The Ramifications of Slam Poetry Part 2: Brave New Voices
I would like to believe that there is a moment in everyone’s life that becomes a point of definition. This if nothing else has been the reality of my experience. My moment of definition was March 2006 when I was a participant in the finals of the Cleveland city wide poetry slam. Two weeks prior to finals night I only had one poem memorized which I wrote for a church service when I was in middle school. What was at stake? An all expense paid trip to the International Youth Poetry Competition, called Brave New Voices, which in 2006 was being held in the Apollo theater and across the city of New York.
I wrote and memorized three poems in two weeks to prepare for the finals of the Cleveland slam. The content of my poems were expressions of my experiences with discrimination, being stereotyped, living across the street from a crack-house, and my cautions about young black people not becoming victims of their surroundings. After 3 rounds and 2 hours the Cleveland team was decided. I was blessed to be one of the top 5 poets that would represent Northern Ohio at Brave New Voices(BNV).
The beautiful thing about BNV is that you compete with teams. You can be more creative with group poems and have the pleasure of working with other talented artists.
People are attracted to competition. People want to see winners and losers. People want to see tensions, struggles, and rivalry. BNV has all these things. But only the poets who participate in BNV know that the competition is a hoax. The poets know that it is much less about winners and losers, and much more about celebrating the art of slam the and the beauty of poetry.
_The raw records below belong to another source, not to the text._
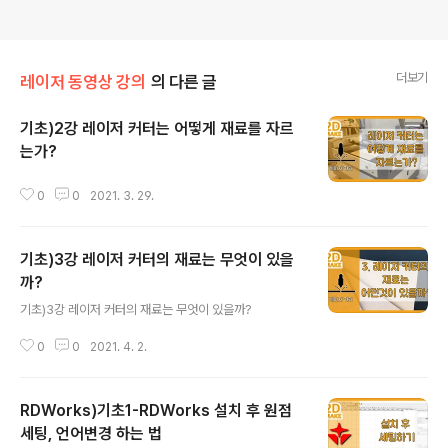
더보기
레이저 동영상 강의
의 다른 글
기초)2강 레이저 커터는 어떻게 재료를 자르
는가?
글 내용
0
0
2021. 3. 29.
기초)3강 레이저 커터의 재료는 무엇이 있을
까?
글 내용
기초)3강 레이저 커터의 재료는 무엇이 있을까?
0
0
2021. 4. 2.
RDWorks)기초1-RDWorks 설치 후 원점
세팅, 언어변경 하는 법
글 내용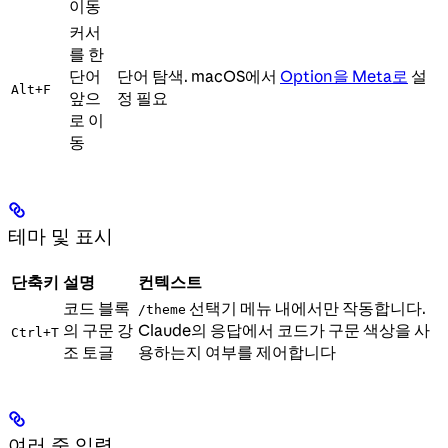
이동
커서
를 한
단어
단어 탐색. macOS에서
Option을 Meta로
설
Alt+F
앞으
정 필요
로 이
동
테마 및 표시
단축키
설명
컨텍스트
코드 블록
선택기 메뉴 내에서만 작동합니다.
/theme
의 구문 강
Claude의 응답에서 코드가 구문 색상을 사
Ctrl+T
조 토글
용하는지 여부를 제어합니다
여러 줄 입력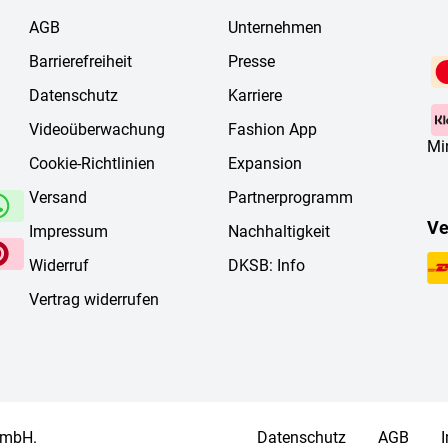
AGB
Unternehmen
Barrierefreiheit
Presse
Datenschutz
Karriere
Videoüberwachung
Fashion App
Mi
Cookie-Richtlinien
Expansion
Versand
Partnerprogramm
Ve
Impressum
Nachhaltigkeit
Widerruf
DKSB: Info
Vertrag widerrufen
 mbH.
Datenschutz
AGB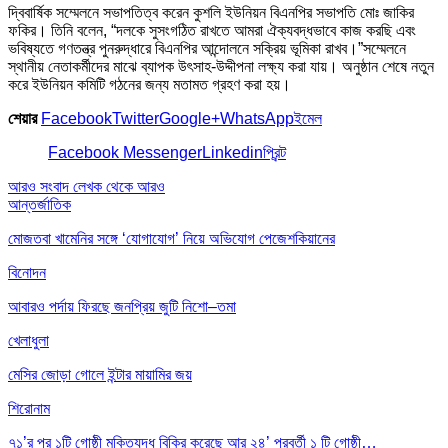
দ্বিবার্ষিক সম্মেলনে সভাপতিত্ব করেন কুশলি ইউনিয়ন বিএনপির সভাপতি মোঃ জাকির
ফকির। তিনি বলেন, “দলকে সুসংগঠিত রাখতে আমরা ঐক্যবদ্ধভাবে কাজ করছি এবং
ভবিষ্যতে গণতন্ত্র পুনরুদ্ধারে বিএনপির আন্দোলনে সক্রিয় ভূমিকা রাখব।”সম্মেলনে
স্থানীয় নেতাকর্মীদের মাঝে ব্যাপক উৎসাহ-উদ্দীপনা লক্ষ্য করা যায়। অনুষ্ঠান শেষে নতুন
করে ইউনিয়ন কমিটি গঠনের জন্য মতামত গ্রহণ করা হয়।
শেয়ার
Facebook
Twitter
Google+
WhatsApp
ইমেল
Facebook Messenger
Linkedin
প্রিন্ট
আরও সংবাদ
লেখক থেকে আরও
আন্তর্জাতিক
মোজতবা খামেনির সঙ্গে ‘যোগাযোগ’ নিয়ে অভিযোগ পেজেশকিয়ানের
বিনোদন
আবারও পর্দায় ফিরছে জনপ্রিয় জুটি নিশো–তমা
খেলাধুলা
মেসির জোড়া গোলে ইন্টার মায়ামির জয়
শিরোনাম
৭১’র পর ১টি গোষ্ঠী মুক্তিযুদ্ধ বিক্রি করেছে আর ২৪’ পরবর্তী ১ টি গোষ্ঠী…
The poets at BNV know that it is much less about rivalry, and much more about youth having a voice to express our thoughts, feelings, passions, and so much more. The poets at BNV know that we are a generation that can speak for ourselves, and that is exactly what we do.
The style of writing and performance at BNV was definitely on a level I had never encountered as a 15 year old student from the hood of East Cleveland. It was a bit overwhelming for the Cleveland team in 2006. We didn’t make it out of the first two bouts, but that didn’t matter. In 2006 in New York I learned more about myself than any other event in my life. I thought I was conservative, religious, and reserved. But I discovered that I was liberal, spiritual, and outgoing. I became friends with a Buddhist Native American girl from Arizona, a Jewish guy who believed in Taoism, and a Bangladeshi guy who lives in Leeds, England. The people I met, the conversations I had, and the things I learned broadened my understanding of the world around me and changed my life.
Now at 19, I am preparing for the Chicago college slam. Slamming is still apart of my life. On the Black Youth Project promo video, I say “I am a poet, that’s all you need to know” because I believe poetry defines every aspect of my life. Poetry continues to express my passion for activism, my heart for equality, my fire for God, and my intellectual growth. I see the world through the eyes of a poet, and I know that will never change.